Ten dzień był wyjątkowo ciepły, mimo że już dawno mamy jesień. Wyszedłem na zewnątrz, promienie słońca padły na moją twarz. Nie wiedziałem za bardzo, co miałbym dziś zrobić. Udałem się do jaskini jadalnej, gdzie napotkałem emerytowaną oraz obecną samicę alfa, które przygotowywały śniadanie. Zaoferowałem swoją pomoc. Ledwo wykonaliśmy zadanie, zaczęli schodzić się członkowie stada. Po chwili byli już prawie wszyscy, więc mogliśmy rozpocząć śniadanie.
~~Po śniadaniu~~
Gdy już skończyłem jeść wyszedłem z jaskini, zastanawiając się, na co mógłbym przeznaczyć resztę dnia. Byłem nieźle zamyślony, gdy wtem ktoś machnął mi biało-czarną łapą tuż przed twarzą.
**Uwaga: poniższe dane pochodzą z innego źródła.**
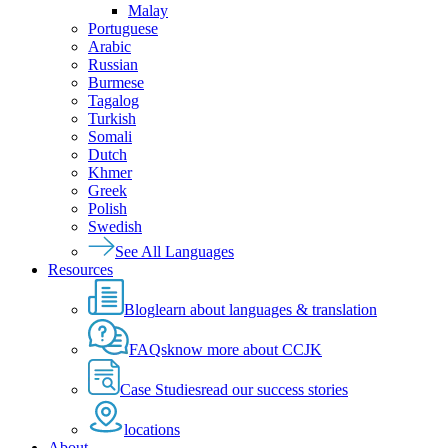
Malay
Portuguese
Arabic
Russian
Burmese
Tagalog
Turkish
Somali
Dutch
Khmer
Greek
Polish
Swedish
See All Languages
Resources
Blog
learn about languages & translation
FAQs
know more about CCJK
Case Studies
read our success stories
locations
About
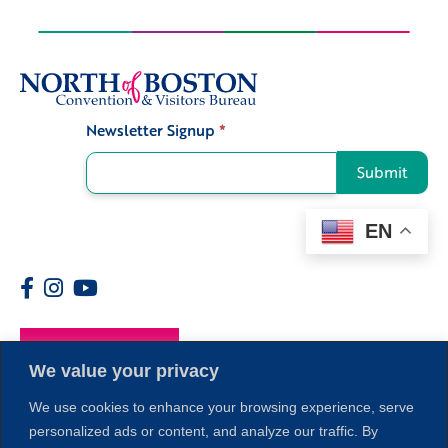
Newsletter Signup
*
Signup
Submit
EN
Members
We value your privacy
We use cookies to enhance your browsing experience, serve
personalized ads or content, and analyze our traffic. By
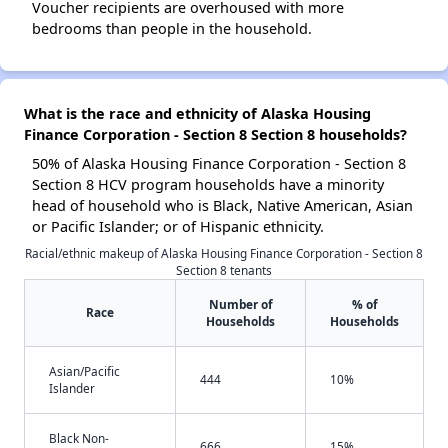
Voucher recipients are overhoused with more
bedrooms than people in the household.
What is the race and ethnicity of Alaska Housing
Finance Corporation - Section 8 Section 8 households?
50% of Alaska Housing Finance Corporation - Section 8
Section 8 HCV program households have a minority
head of household who is Black, Native American, Asian
or Pacific Islander; or of Hispanic ethnicity.
Racial/ethnic makeup of Alaska Housing Finance Corporation - Section 8
Section 8 tenants
Number of
% of
Race
Households
Households
Asian/Pacific
444
10%
Islander
Black Non-
666
15%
- Halo, tu ziemia! Kontaktujesz jeszcze?- zawołała właścicielka łapy, Kala. Była moją przyjaciółką, ale ostatnimi czasy bardzo się zmieniła i widywaliśmy się rzadziej. -A czego się dziwisz? Oboje dorośliście, więc to normalne, że się zmieniliście- pomyślałem.
- Tak, tak, tylko się trochę zamyśliłem- odparłem.
- Trochę?- spytała z powątpiewaniem Kala.
- Dlaczego nie widziałem cię na śniadanie?- zmieniłem temat.
- Nie miałam ochoty na nie iść- odparła.
- Może więc masz ochotę się gdzieś przejść?- spytałem.
- Może, zależy gdzie.
- Jezioro Lśniących Wód?- rzuciłem pierwszą propozycję, która przyszła mi na myśl.